Build applications on standard protocols
Prioritize standard-issue HTTPS protocols and SSL encryption for database, queuing, and web service connection requirements. Obscure protocols with limited interoperability maximize the chance of misalignment with the cloud, complicating the integration process and slowing adjustment speed.
Standard protocols accelerate communications between decentralized microservices across the application’s topology. They also enhance interoperability, expanding the range of third-party services your application can integrate without compatibility issues.
Eliminate OS-specific features
Keep features as generic as possible, even when used for specific functions. Avoid features optimized for specific operating systems (e.g., OS job-schedulers like cron, which are designed for Unix platforms).
Such features introduce unnecessary complexity, as discrepancies in platforms and programming languages make adaptations like incorporating programs difficult. Standards-based services and common APIs can facilitate smooth changeovers and avoid these process complications.
It is critical to let your application and CSPs work without interruption. It can be tempting to “maintain control” of your application by actively managing its processes. But manual management of application-cloud interactions only disrupts operations and causes delays. There are three key rules to follow to ensure efficiency:
Don’t use infrastructure APIs from within your application
Low-level infrastructure APIs governing interactions between application microservices should be left to CSPs. Managing them directly obscures process data from cloud monitoring tools and siloes processes, leaving the application vulnerable to disruption by preventing CSPs from diagnosing problems and resolving bottlenecks.
Keep processes transparent and offload as much of the infrastructure load as possible to your CSPs.
Avoid specific infrastructure dependencies
Regulating API endpoints by using particular host names or IP addresses increases your administrative burden, as requests will always outstrip your ability to manage them. Configuring endpoints manually also maximizes the risk of error (e.g., providing the wrong URL for a particular endpoint request), disrupting application operation.

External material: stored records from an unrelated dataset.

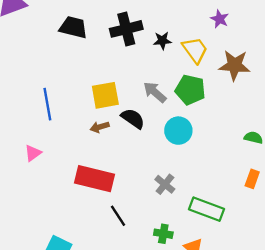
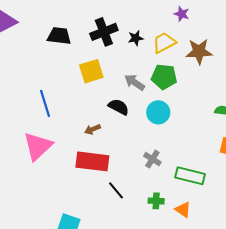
yellow trapezoid: (195, 50) -> (164, 43), turned -75
yellow square: (105, 95) -> (91, 71), moved
brown arrow: (100, 127) -> (93, 129), moved
pink triangle: (33, 153) -> (38, 146), size x2.0

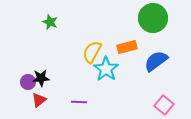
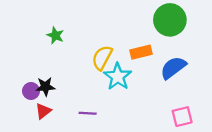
green star: (50, 22) -> (55, 35), moved
pink square: (164, 105) -> (182, 117), turned 36

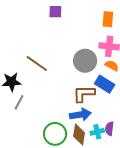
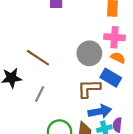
gray line: (19, 102) -> (40, 94), moved
blue arrow: (80, 115) -> (100, 111), moved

Leave API-endpoint interactions to specialist providers. A dedicated external service registry can resolve endpoint requests, minimizing the risk of process errors.
Automate application installation
Installing applications directly only increases the likelihood of human error and disrupted operations. Instead, opt for scripted installation to ensure reliability by standardizing processes and providing documentation for diagnostics in the case of errors.
Cloud applications can outsource data functions to specialist third-party service providers. Outsourcing is critical to reducing costs and achieving optimum operating efficiency. However, be mindful of these three best practices:
Outsource all cache data storage
Using local file systems as data caches occupies valuable space and complicates access for the application service functions that need it.
Outsource cache data to remote stores like SQL and NoSQL databases, which specialize in storing and organizing temporary data. Specialized providers also allow access to related competencies beyond your capabilities (e.g., SQL and NoSQL databases often offer data analytics services for stored data).
Don’t keep user session state in the application
Neither application nor user session state should be stored on local systems. Both fluctuate with application user traffic, which can cause sudden strains on local storage.
Use client browsers and other interfaces to provide session state storage, which can then be funneled to specialized web service applications that eliminate it after use. This approach is helpful to free up space and adjust to user volume in real-time.
Leave log capture to third-party aggregators
Storing logs from services can be complicated for applications with a dispersed cloud topology. Different routing and transfer arrangements make standardizing data capture, storage, and analysis challenging.
Utilize dedicated third-party log aggregators to capture, redirect, and store incoming data traffic across application services. A log aggregator prevents the need for multiple data-capturing devices, enhancing process efficiency and cost savings.
While developmental principles and best practices are helpful starting points, they are not a catch-all guide to application development. Use them, but tailor them to suit your particular needs.